Taken directly from this book’s copyright page: „Callie Colby asserts the moral right to be identified as the author of this book.”
Moral right. Moral right. You wouldn’t recognize any moral right, even if it slapped you straight across the face- *clears throat* anyway, as I was saying. I didn’t really get a good look at the cover, since my kindle only shows it in full size after downloading, but the moment I finally saw it and started reading (without glancing at the copyright page first, because once again, my kindle skips it automatically), the truth hit me right away. This is garbage. I’m usually strongly against insulting authors or getting personal in my reviews, but this is just pathetic. Honestly, I’m the one who should feel insulted here. As someone gently pointed out, this so-called author managed to publish four different books in seven days, all with the same sloppy ai cover and the same flat, senseless writing. How cute.
Can we stop letting stuff like this slide? Can we stop giving indie authors a bad reputation? Can we stop wasting everyone’s time?
To anyone concerned: stay away from this series.

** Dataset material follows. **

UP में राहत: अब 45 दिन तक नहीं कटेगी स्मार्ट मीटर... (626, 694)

And if this rant somehow gets shadow banned for swearing or whatever, so be it, I stand by what I said. Especially my frustrated cursing. Consider it a moral right :)
This book was okay. I didn't get into it tbh. I don't even know why. I feel like they jumped into bed too quickly. A lot was told and not shown. The book felt simultaneously way too short and the right size (I didn't want to read more of it). I also reeeaallly dislike only one pov. We got Luca's pov and he was very meh. Nothing special, I didn't warm up him. Lucas and Ryn feel like strangers, not to each other but to me. I don't even know how to describe it. I bought it, hoping it was a silly, goofy story, it had some moments but overall it wasn't. I love the cover though and absolutely don't regret reading it! It's not bad at all, just not what I wanted I guess.
dnf 28% Literally nothing is wrong with this. I started reading it because my friend showed me the cute cover but I just don't feel like reading it. But it's cute and they are having wing sex so if that's your thing go read it!!!
Unfortunately this author writes with AI. I got partway through and got suspicious and looked it up to find out a bunch of people were talking about it. I started reading because I liked the concept. But the writing is extremely repetitive and flat. Give actual authors a chance and skip this!
I may not know a lot about how marketing firms work, but I don't think an office manager like Lucas would be part of client meetings, and as an office temp, Ryn wouldn't be there either. I also found it odd that Ryn could exist on Earth without fundamentally changing his nature but that Lucas had to do so in order to live in the Fairy realm although it was cool that he got wings of his own.
This book was comical and endearing. I loved the characters. Some of the writing could be a little repetitive, but it wasn't so much that I didn't still absolutely love the story.